Let’s have some more Tyrtaeus, giving us the best and purest statement of dulce et decorum est. (The translation is from J. M. Edmonds’ Elegy and Iambus, with an English translation (1931) found here and covered by a CC-BY-SA 3.0 license.)
I would neither call a man to mind nor put him in my tale for prowess in the race or the wrestling, not even had he the stature and strength of a Cyclops and surpassed in swiftness the Thracian Northwind, nor were he a comelier man than Tithonus and a richer than Midas or Cinyras, nor though he were a greater king than Pelops son of Tantalus, and had Adrastus’ suasiveness of tongue, nor yet though all fame were his save of warlike strength; for a man is not good in war if he have not endured the sight of bloody slaughter and stood nigh and reached forth to strike the foe.

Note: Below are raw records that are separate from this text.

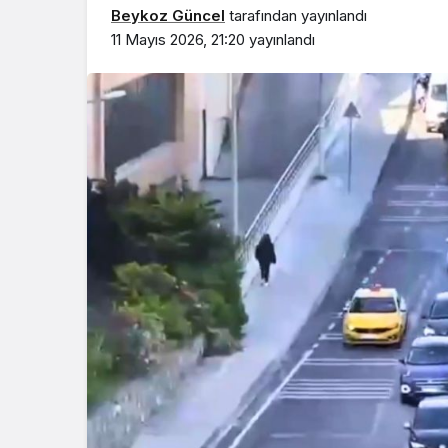
Beykoz Güncel
tarafından yayınlandı
11 Mayıs 2026, 21:20
yayınlandı
Beykoz’da gençler
geleceklerini şekil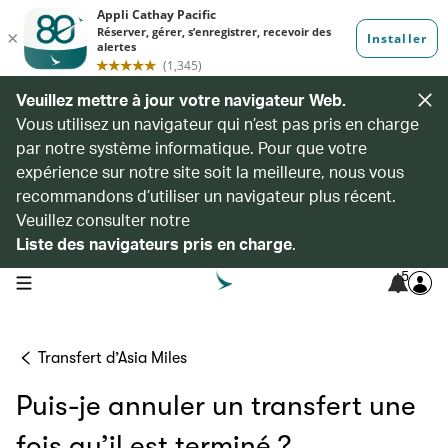
Veuillez mettre à jour votre navigateur Web.
Vous utilisez un navigateur qui n’est pas pris en charge
par notre système informatique. Pour que votre
expérience sur notre site soit la meilleure, nous vous
recommandons d’utiliser un navigateur plus récent.
Veuillez consulter notre
Liste des navigateurs pris en charge
.
5
open navigation menu
Transfert d’Asia Miles
Puis-je annuler un transfert une
fois qu’il est terminé ?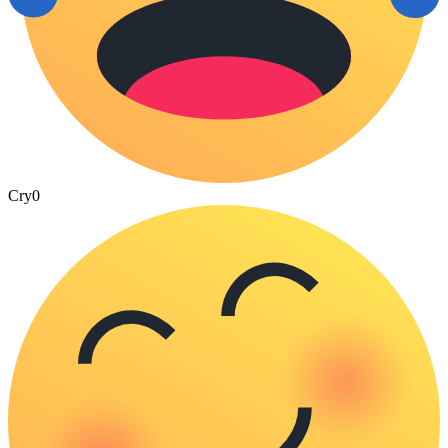
Cry
0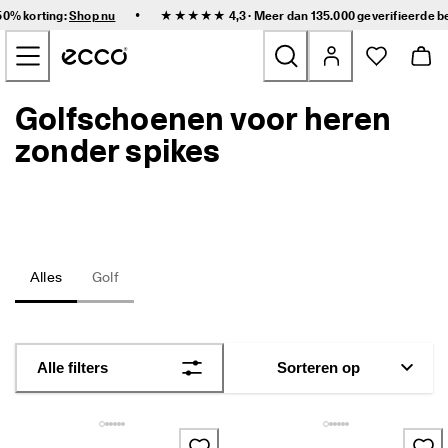
S
•
50% korting:
Shop nu
★★★★★ 4,3 · Meer dan 135.000 geverifieerde
b
n
Doorgaan naar inhoud van hoofdpagina
e
l
l
e 
Golfschoenen voor heren
Nieuw
l
e
zonder spikes
v
Dames
e
r
i
Heren
n
g 
e
Kinderen
Alles
Golf
n 
g
e
Outdoor
m
a
Golf
Alle filters
Sorteren op
k
k
e
Tassen & Accessoires
l
i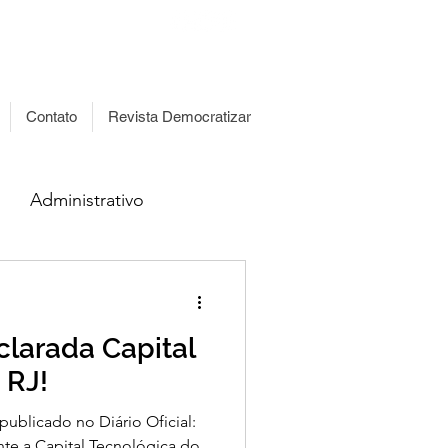
islação
Transparência
Contato
Revista Democratizar
Administrativo
clarada Capital
 RJ!
i publicado no Diário Oficial:
nte a Capital Tecnológica do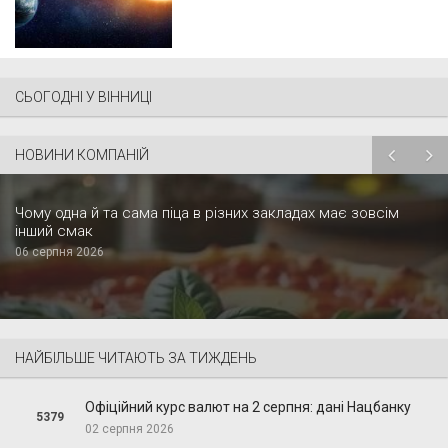
СЬОГОДНІ У ВІННИЦІ
НОВИНИ КОМПАНІЙ
Чому одна й та сама піца в різних закладах має зовсім
інший смак
06 серпня 2026
НАЙБІЛЬШЕ ЧИТАЮТЬ ЗА ТИЖДЕНЬ
Офіційний курс валют на 2 серпня: дані Нацбанку
5379
02 серпня 2026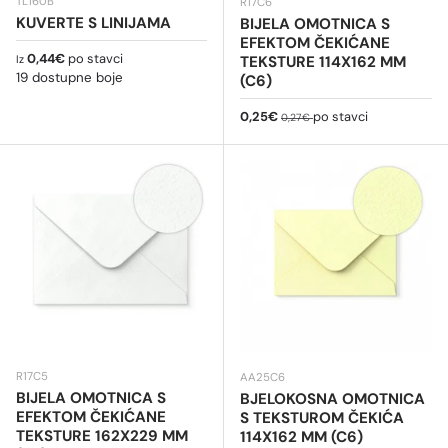
TL160B
R17C6
KUVERTE S LINIJAMA
BIJELA OMOTNICA S
EFEKTOM ČEKIĆANE
Redovna cijena
0,44€
po stavci
TEKSTURE 114X162 MM
Iz
19 dostupne boje
(C6)
Cijena na sniženju
Redovna cijena
0,25€
po stavci
0,27€
R17C5
AA25C6
BIJELA OMOTNICA S
BJELOKOSNA OMOTNICA
EFEKTOM ČEKIĆANE
S TEKSTUROM ČEKIĆA
TEKSTURE 162X229 MM
114X162 MM (C6)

This is prowess, this is the noblest prize and the fairest for a lad to win in the world; a common good this both for the city and all her people, when a man standeth firm in the forefront without ceasing, and making heart and soul to abide, forgetteth foul flight altogether and hearteneth by his words him that he standeth by. Such a man is good in war; he quickly turneth the savage hosts of the enemy, and stemmeth the wave of battle with a will; moreover he that falleth in the van and loseth dear life to the glory of his city and his countrymen and his father, with many a frontwise wound through breast and breastplate and through bossy shield, he is bewailed alike by young and old, and lamented with sore regret by all the city. His grave and his children are conspicuous among men, and his children’s and his line after them; nor ever doth his name and good fame perish, but though he be underground he liveth evermore, seeing that he was doing nobly and abiding in the fight for country’s and children’s sake when fierce Ares brought him low.

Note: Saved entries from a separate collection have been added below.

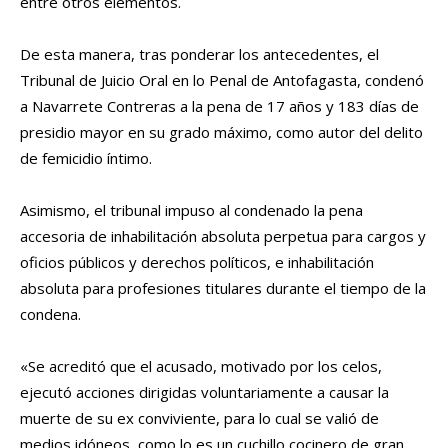
entre otros elementos.
De esta manera, tras ponderar los antecedentes, el
Tribunal de Juicio Oral en lo Penal de Antofagasta, condenó
a Navarrete Contreras a la pena de 17 años y 183 días de
presidio mayor en su grado máximo, como autor del delito
de femicidio íntimo.
Asimismo, el tribunal impuso al condenado la pena
accesoria de inhabilitación absoluta perpetua para cargos y
oficios públicos y derechos políticos, e inhabilitación
absoluta para profesiones titulares durante el tiempo de la
condena.
«Se acreditó que el acusado, motivado por los celos,
ejecutó acciones dirigidas voluntariamente a causar la
muerte de su ex conviviente, para lo cual se valió de
medios idóneos, como lo es un cuchillo cocinero de gran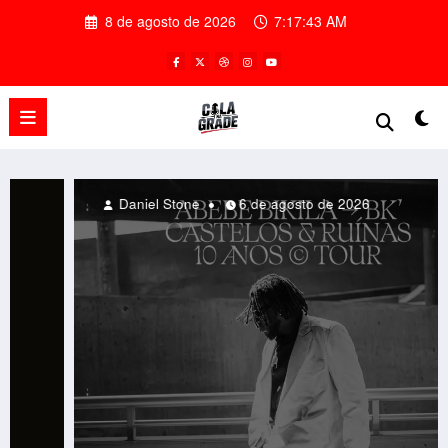
Pular
8 de agosto de 2026
7:17:46 AM
para
o
conteúdo
Leo Junior
6 de agosto de 2026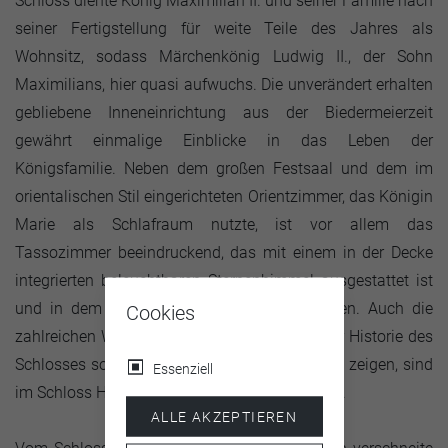
Schloss diente König Maximilian II. und seiner Familie nach
seiner Fertigstellung für weite Teile des Jahres als
Wohnsitz, sodass Märchenkönig Ludwig II., der Sohn
Maximilians, hier quasi aufwuchs. Die unverändert erhalten
gebliebene Inneneinrichtung aus der Biedermeierzeit
gewährt einmalige Einblicke in das Leben der
Königsfamilie. Neben dem großen Festsaal und dem im
orientalischen Stil eingerichteten Orientzimmer, das Königin
Marie als Schlafraum nutzte, ist vor allem das
Tassozimmer beeindruckend, das mit einem in der Decke
integrierten beleuchtbaren Sternenhimmel ausgestattet ist
und in dem die Könige die Nacht verbrachten. Auch die
Cookies
zahlreichen Wandgemälde, die Motive aus der Historie des
Schlosses sowie der Sagen- und Märchenwelt zeigen, sind
Essenziell
im Schloss Hohenschwangau sehr sehenswert.
ALLE AKZEPTIEREN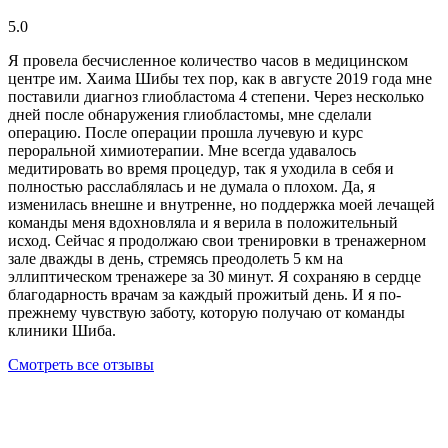
5.0
Я провела бесчисленное количество часов в медицинском
центре им. Хаима Шибы тех пор, как в августе 2019 года мне
поставили диагноз глиобластома 4 степени. Через несколько
дней после обнаружения глиобластомы, мне сделали
операцию. После операции прошла лучевую и курс
пероральной химиотерапии. Мне всегда удавалось
медитировать во время процедур, так я уходила в себя и
полностью расслаблялась и не думала о плохом. Да, я
изменилась внешне и внутренне, но поддержка моей лечащей
команды меня вдохновляла и я верила в положительный
исход. Сейчас я продолжаю свои тренировки в тренажерном
зале дважды в день, стремясь преодолеть 5 км на
эллиптическом тренажере за 30 минут. Я сохраняю в сердце
благодарность врачам за каждый прожитый день. И я по-
прежнему чувствую заботу, которую получаю от команды
клиники Шиба.
Смотреть все отзывы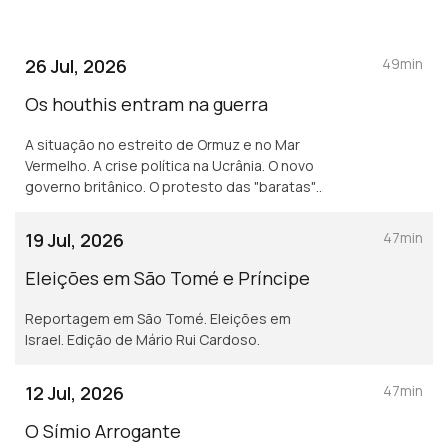
26 Jul, 2026
49min
Os houthis entram na guerra
A situação no estreito de Ormuz e no Mar
Vermelho. A crise política na Ucrânia. O novo
governo britânico. O protesto das "baratas".
Edição de Mário Rui Cardoso.
19 Jul, 2026
47min
Eleições em São Tomé e Príncipe
Reportagem em São Tomé. Eleições em
Israel. Edição de Mário Rui Cardoso.
12 Jul, 2026
47min
O Símio Arrogante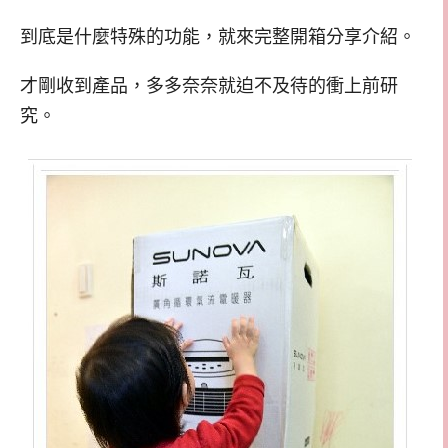
到底是什麼特殊的功能，就來完整開箱分享介紹。
才剛收到產品，多多奈奈就迫不及待的衝上前研
究。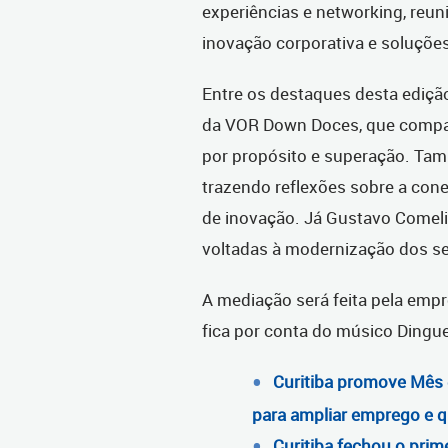
experiências e networking, reu
inovação corporativa e soluções
Entre os destaques desta edição
da VOR Down Doces, que compar
por propósito e superação. Tam
trazendo reflexões sobre a con
de inovação. Já Gustavo Comeli
voltadas à modernização dos se
A mediação será feita pela empr
fica por conta do músico Dingu
Curitiba promove Mês 
para ampliar emprego e q
Curitiba fechou o prim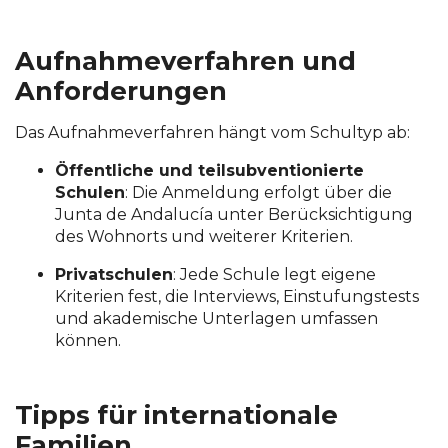
Aufnahmeverfahren und
Anforderungen
Das Aufnahmeverfahren hängt vom Schultyp ab:
Öffentliche und teilsubventionierte
Schulen
:
Die Anmeldung erfolgt über die
Junta de Andalucía unter Berücksichtigung
des Wohnorts und weiterer Kriterien.
Privatschulen
:
Jede Schule legt eigene
Kriterien fest, die Interviews, Einstufungstests
und akademische Unterlagen umfassen
können.
Tipps für internationale
Familien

But and if he escape the doom of outstretched Death and by victory make good the splendid boast of battle, he hath honour of all, alike young as old, and cometh to his death after much happiness; as he groweth old he standeth out among his people, and there’s none that will do him hurt either in honour or in right; all yield him place on the benches, alike the young and his peers and his elders. This is the prowess each man should this day aspire to, never relaxing from war.
These ideas were common currency among well educated nineteenth-century Americans (they had less Chemistry and Psychology to compete with the study of Classics then). And it is just against this Romantic, religious, spiritual, and classically-steeped background that we must read McPhail’s monument. His commemorators try, with a complete absence of irony or cynicism, to make sense of his death—a horrible head-shot, research indicates—and express their good sentiments about him. They fall upon Tyrtaean ideals: he died at “the battle’s front,” “gallantly charging the enemy.” His commemorators made sure he had a conspicuous grave wondered at by his contemporaries and posterity.

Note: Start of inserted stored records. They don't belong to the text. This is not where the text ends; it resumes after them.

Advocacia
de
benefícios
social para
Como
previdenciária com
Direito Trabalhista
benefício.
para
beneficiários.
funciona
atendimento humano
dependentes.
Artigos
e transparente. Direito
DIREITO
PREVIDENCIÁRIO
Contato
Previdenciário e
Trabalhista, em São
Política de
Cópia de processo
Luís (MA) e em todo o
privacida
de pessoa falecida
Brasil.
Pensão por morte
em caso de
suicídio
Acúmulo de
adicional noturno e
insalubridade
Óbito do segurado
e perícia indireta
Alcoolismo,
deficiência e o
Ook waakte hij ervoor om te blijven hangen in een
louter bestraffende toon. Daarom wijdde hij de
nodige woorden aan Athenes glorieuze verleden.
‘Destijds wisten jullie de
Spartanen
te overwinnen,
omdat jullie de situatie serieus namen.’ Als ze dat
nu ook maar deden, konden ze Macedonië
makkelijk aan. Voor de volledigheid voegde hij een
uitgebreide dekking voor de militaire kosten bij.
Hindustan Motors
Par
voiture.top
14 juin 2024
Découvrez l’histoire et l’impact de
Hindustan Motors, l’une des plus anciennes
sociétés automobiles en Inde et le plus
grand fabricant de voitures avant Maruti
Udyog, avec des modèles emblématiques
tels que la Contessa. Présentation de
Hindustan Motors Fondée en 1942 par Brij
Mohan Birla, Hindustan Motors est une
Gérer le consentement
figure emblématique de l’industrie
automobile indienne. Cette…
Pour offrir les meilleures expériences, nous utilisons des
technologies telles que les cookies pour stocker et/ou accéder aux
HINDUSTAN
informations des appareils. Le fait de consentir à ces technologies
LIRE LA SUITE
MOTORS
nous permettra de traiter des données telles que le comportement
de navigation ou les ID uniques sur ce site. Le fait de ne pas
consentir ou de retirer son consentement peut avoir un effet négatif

McPhail’s marker is hardly an expression of pure classical ideas: it has an obvious Christian surcharge, invoking the idea that the deceased had suffered a “good death,” as those people called it. Its Christianity is also tinged with a sense of chivalry, which is a product of Romanticism.
In conclusion, figure 4 shows the monument company’s mark on the base of the stone: J. D. Couper, Norfolk, Va.
On McPhail’s monument, see Williams, E., Stories in Stone: Memorialization, the Creation of History and the Role of Preservation (Vernon Press 2020) 149-150.